While a nation might conceivably have a sufficient variety of production factors to
provide every kind of product and service, it cannot produce each product and service
with equal facility. The United States could produce all the coat hangers that its citizens
need, but only at a high cost, because the production of coat hangers requires much
labor, and wages in the United States are relatively high compared to other countries.
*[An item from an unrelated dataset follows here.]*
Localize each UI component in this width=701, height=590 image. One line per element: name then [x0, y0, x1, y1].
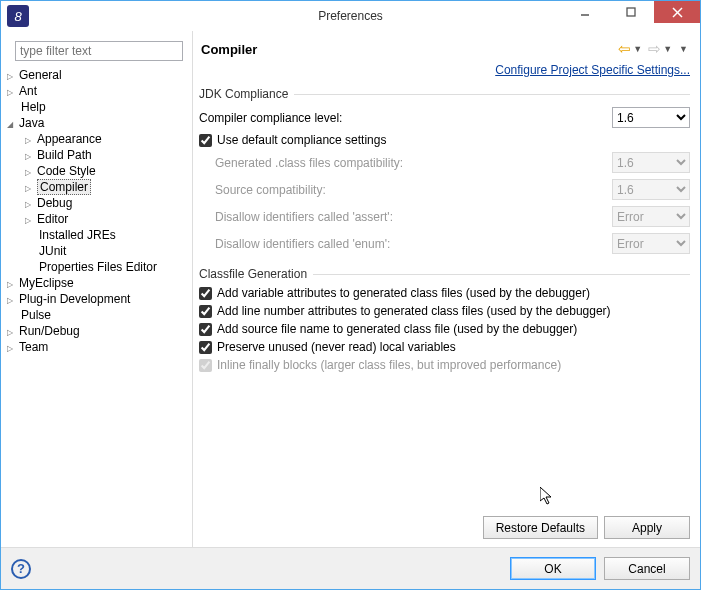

By contrast, the production of coat hangers is a reasonable activity in a country such as
China, where wages are lower than in the United States. It is advantageous, therefore,
for the United States to specialize in the production of a product such as
pharmaceuticals, the production of which more efficiently employs the country’s
abundant supply of knowledge workers and technology. The United States is then better
off exporting pharmaceuticals and importing coat hangers from China. The comparative
advantage view is optimistic because it implies that a nation need not be the first-,
second-, or even third-best producer of particular products to benefit from international
trade. Indeed, it is generally advantageous for all countries to participate in international
trade.
Initially, the comparative advantage principle focused on the importance of
natural resources in a country, or natural advantages, such as fertile land, abundant
minerals, and favorable climate. Thus, because South Africa has extensive deposits of
minerals, it produces and exports diamonds. Because Canada has much agricultural
land and a suitable climate, it produces and exports wheat. Over time, however, it
became clear that countries can also create or acquire comparative advantages. We
elaborate on these so-called acquired advantages later in the chapter.